Flanders Pale Ale
The Chiltern Brewery take particular pride in their special limited edition beers and Flanders Pale Ale released yesterday (Tuesday 29th July) has been a true labour of love and inspiration. The ale was launched today by Roger Protz at the brewery in Terrick.
Award winning beer writer and editor of CAMRA’s Good Beer Guide Roger Protz first suggested the brewing of a Flanders Ale to mark the centenary of the start of the World War One and the close brewing links between Belgium and Britain. Following the success of their collaboration on Ruby Ale to celebrate 40 years of CAMRA’s Good Beer Guide, Head Brewer Tom Jenkinson and Roger devised a recipe for a beer that uses pale and Vienna malts, along with a Belgian version of the English Challenger hop from Poperinge, close to Ypres in Flanders. The use of Belgian hops is a first for the brewery.
The result is Flanders Pale Ale 6.2% vol, a truly special limited edition and bottle conditioned beer, deep golden in colour with a smooth palate, a subtle burnt toffee flavour and a well balanced hop note.
“Belgium and Britain are united by a love of pale ale – a passion cemented by Britain’s support for Belgian independence during World War One. Flanders Ale, based on authentic recipes from that period, salutes a great beer style”, says Roger Protz.
“We really hope that Flanders Pale Ale will be a fitting memorial to the spirit and bravery of the soldiers of 1914 and a celebration of this wonderful beer style and the many links between the Belgian and British brewers”, says Tom Jenkinson.
On Wednesday 29th July 1914 an Austrian bombardment of Belgrade began and at 11pm on Tuesday 4th August 1914 Britain ‘commenced hostilities’. The low-lying and agriculturally fertile northern part of Belgium known as Flanders was a scene of heavy fighting in WW1. The poppies that covered the landscape came to symbolize the war dead.

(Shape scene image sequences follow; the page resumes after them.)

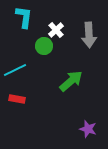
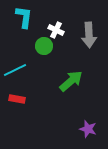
white cross: rotated 21 degrees counterclockwise
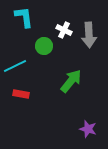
cyan L-shape: rotated 15 degrees counterclockwise
white cross: moved 8 px right
cyan line: moved 4 px up
green arrow: rotated 10 degrees counterclockwise
red rectangle: moved 4 px right, 5 px up
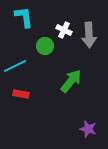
green circle: moved 1 px right
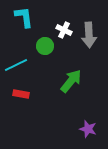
cyan line: moved 1 px right, 1 px up
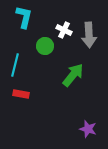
cyan L-shape: rotated 20 degrees clockwise
cyan line: moved 1 px left; rotated 50 degrees counterclockwise
green arrow: moved 2 px right, 6 px up
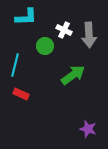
cyan L-shape: moved 2 px right; rotated 75 degrees clockwise
green arrow: rotated 15 degrees clockwise
red rectangle: rotated 14 degrees clockwise
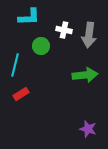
cyan L-shape: moved 3 px right
white cross: rotated 14 degrees counterclockwise
gray arrow: rotated 10 degrees clockwise
green circle: moved 4 px left
green arrow: moved 12 px right; rotated 30 degrees clockwise
red rectangle: rotated 56 degrees counterclockwise
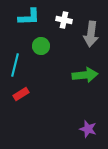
white cross: moved 10 px up
gray arrow: moved 2 px right, 1 px up
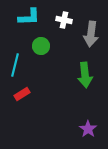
green arrow: rotated 90 degrees clockwise
red rectangle: moved 1 px right
purple star: rotated 18 degrees clockwise
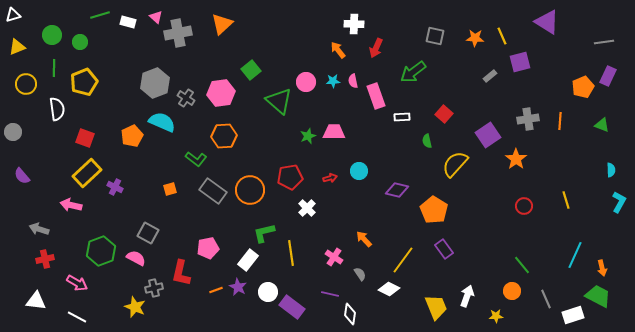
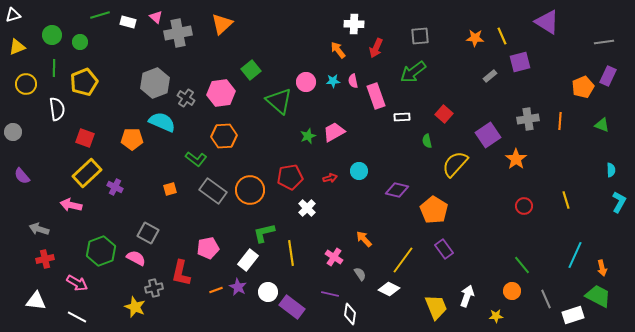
gray square at (435, 36): moved 15 px left; rotated 18 degrees counterclockwise
pink trapezoid at (334, 132): rotated 30 degrees counterclockwise
orange pentagon at (132, 136): moved 3 px down; rotated 25 degrees clockwise
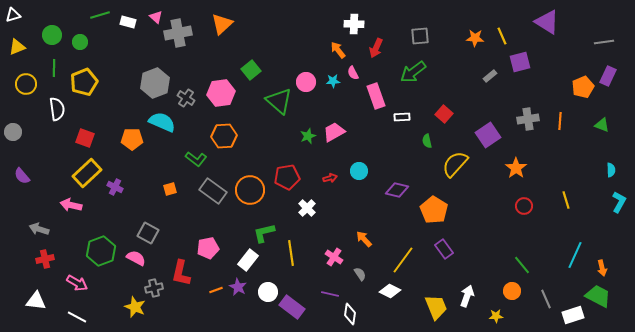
pink semicircle at (353, 81): moved 8 px up; rotated 16 degrees counterclockwise
orange star at (516, 159): moved 9 px down
red pentagon at (290, 177): moved 3 px left
white diamond at (389, 289): moved 1 px right, 2 px down
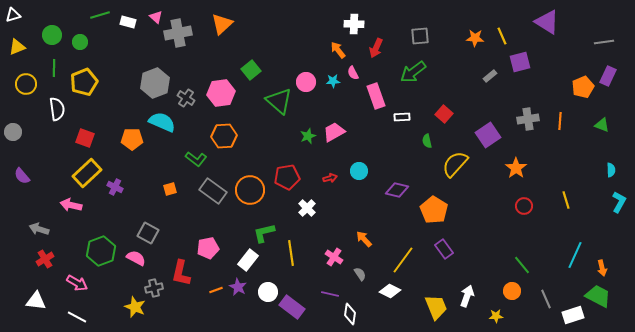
red cross at (45, 259): rotated 18 degrees counterclockwise
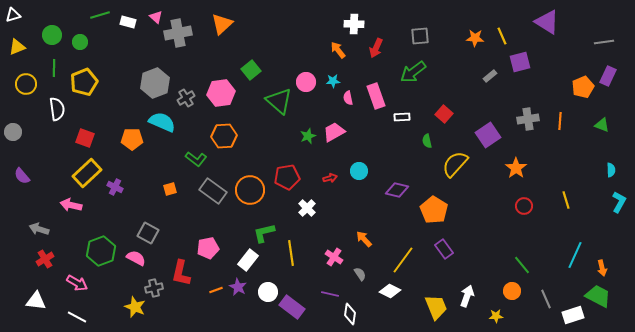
pink semicircle at (353, 73): moved 5 px left, 25 px down; rotated 16 degrees clockwise
gray cross at (186, 98): rotated 24 degrees clockwise
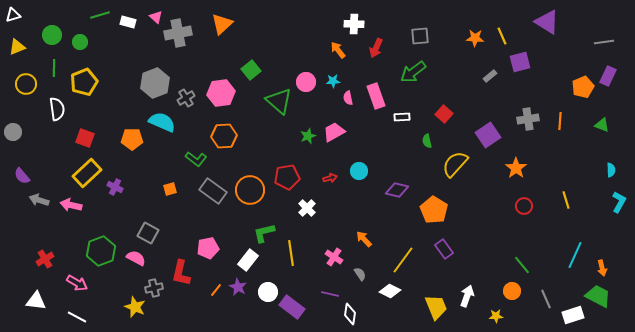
gray arrow at (39, 229): moved 29 px up
orange line at (216, 290): rotated 32 degrees counterclockwise
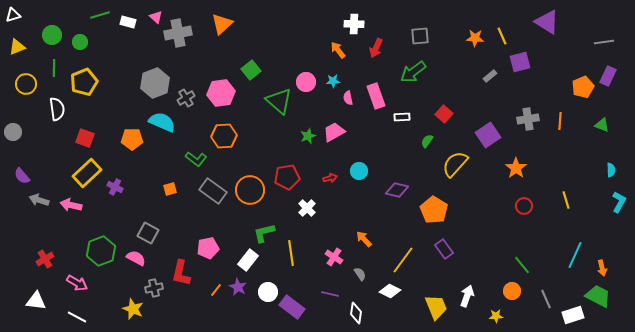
green semicircle at (427, 141): rotated 48 degrees clockwise
yellow star at (135, 307): moved 2 px left, 2 px down
white diamond at (350, 314): moved 6 px right, 1 px up
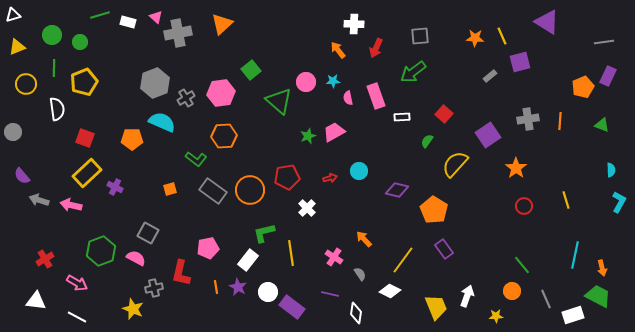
cyan line at (575, 255): rotated 12 degrees counterclockwise
orange line at (216, 290): moved 3 px up; rotated 48 degrees counterclockwise
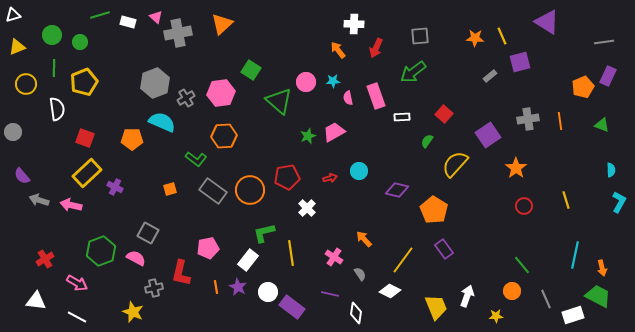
green square at (251, 70): rotated 18 degrees counterclockwise
orange line at (560, 121): rotated 12 degrees counterclockwise
yellow star at (133, 309): moved 3 px down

Pale ale was a style of beer reminiscent of home and close to the hearts of British soldiers, although pale ales had been imported into Belgium before the war. In addition, a number of Belgian breweries produced their interpretations of British pale ale before, during and after the war and they continue to this day. It is in this spirit that Flanders Pale Ale has been created.
Roger Protz is editorof CAMRA’s Good Beer Guide, twice winner of the Glenfiddich Drink Writer Award and Fuller’s ESB Gold Award for Best Writing for Beer and Pub Trade Press 2013.